The immediate result is that the large retailers, such as Circuit City, Best Buy and Mervyn’s, have gone under completely or have closed a significant percentage of their locations. Indeed, on November 17th, Moody’s warned of an epidemic of corporate bankruptcies. America is facing a severe recession that, if wrongly handled, will likely lead to a depression as bad, if not worse than those of the South Sea Bubble (1720) or the Great Depression of the early 1930’s.
Such a depression will affect most of the developed world. But countries will not suffer equally. In a depression, wealth vanishes. Therefore, wealth accumulation will be even more acutely divided between those nations that are, like America, net consumers and those who, like China, are producers. The contrast will become increasingly stark and will likely be reflected in the value of equities within the two economies.

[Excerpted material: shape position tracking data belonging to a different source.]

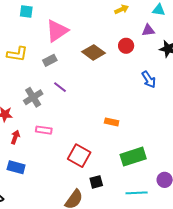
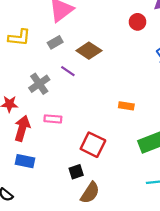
brown diamond: (93, 52) -> (89, 51), moved
red arrow: (15, 137) -> (22, 128), size x1.6
black square: (96, 182) -> (76, 172), moved

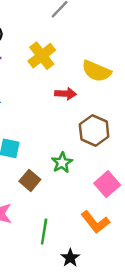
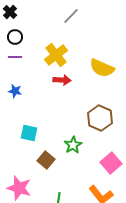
red arrow: (66, 94) -> (62, 80), moved

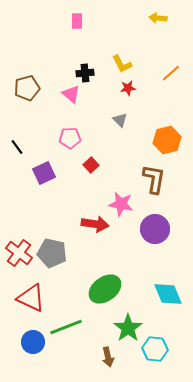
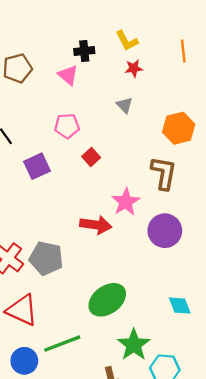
orange line: (171, 73) -> (183, 51), turned -54
pink star: (121, 204) -> (126, 202), turned 30
cyan diamond: (168, 294) -> (180, 306), size x0.7

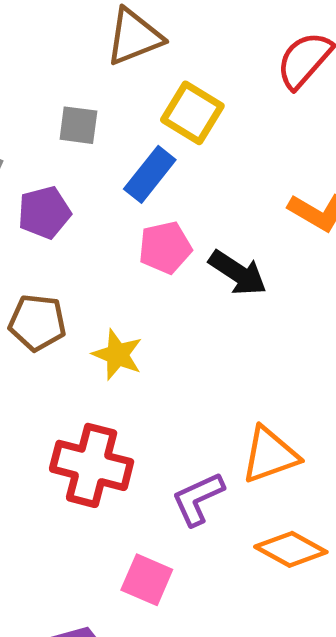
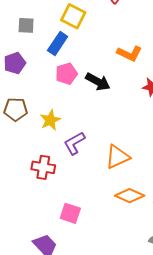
yellow star: (117, 355) -> (50, 120), turned 30
red cross: (92, 465) -> (43, 167), size x0.7
purple L-shape: (198, 499) -> (74, 143), moved

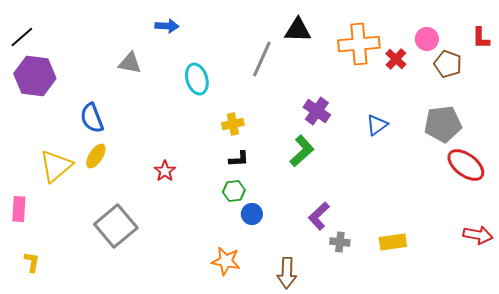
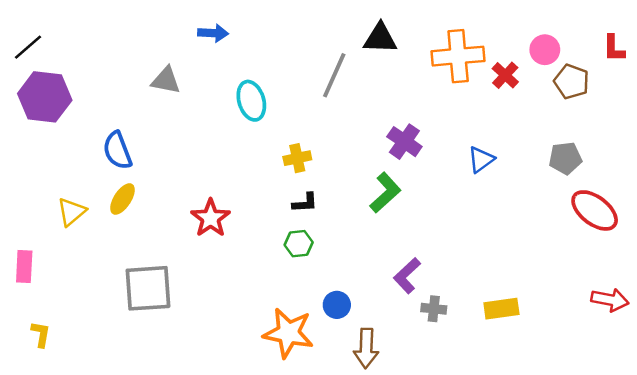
gray pentagon: (443, 124) -> (565, 158), size x0.7
yellow triangle: (56, 166) -> (71, 212), size x0.7
red star: (165, 171) -> (211, 218), size x1.4
blue circle: (252, 214) -> (337, 305), moved
gray square: (116, 226) -> (148, 288), turned 36
orange star: (226, 261) -> (288, 333), size x1.4

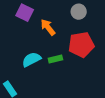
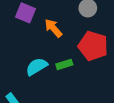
red pentagon: (81, 45) -> (93, 46), turned 30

For instance, contrast the recent economic stimulus packages of the two countries.
In America, President Bush’s first stimulus package amounted to some $172 billion. However, it was geared 87 percent to consumers and only some 13 percent to producers. This was in keeping with the fact that consumption accounts for 72 percent of the American economy, as measured by Gross Domestic Production. In contrast, China’s stimulus package is to be some $600 billion, roughly four times larger than the equivalent program in the United States. However, the American economy is five times the size of that of China, so in relative terms the Chinese package is the equivalent of some $3 trillion. In other words, to stimulate its economy China is spending some 17.4 times more than America, on a relative basis.
Furthermore the Chinese spending package is far more likely to have counter recessionary benefits than the American stimulus programs. Whereas the American package was geared to consumers, the Chinese package is geared to productive infrastructure projects that will add to the long term competitiveness of its economy. In China, real wages will filter down to consumers in the form of real wealth, as China’s economy gears itself up to become an increasingly effective challenger to American superpower status.
Whereas the Bush Administration has spent only some $22 billion on economic production, it spent some $150 billion on consumers and a staggering $2.8 trillion to bail out the financial industry. The strategic emphasis of the Administration’s spending of taxpayers’ funds is clear for all to see. If you lend money we will support you, if you make things, you are on your own.
In America, the government both encouraged and allowed the financial system to engage in highly leveraged lending. In addition, the financial industry was permitted to hide the risk by using ‘off-balance-sheet’ accounting and fictitious capital asset classification. A classic example of the latter was the classification of a tax credit as ‘capital’ by Fannie Mae. This allowed Fannie Mae to leverage its mortgage investments by some one hundred times its ‘true’ capital, while disclosing only some fifty times in its accounts.
China allowed no such deceptive ‘financial engineering’. It has therefore not had to spend on salvaging its banking system.
In the meantime, both the American and Chinese stock markets have suffered falls of some 50 percent. But given the far wiser policy initiatives of their government, Chinese equities appear to offer much better growth prospects than their American counterparts.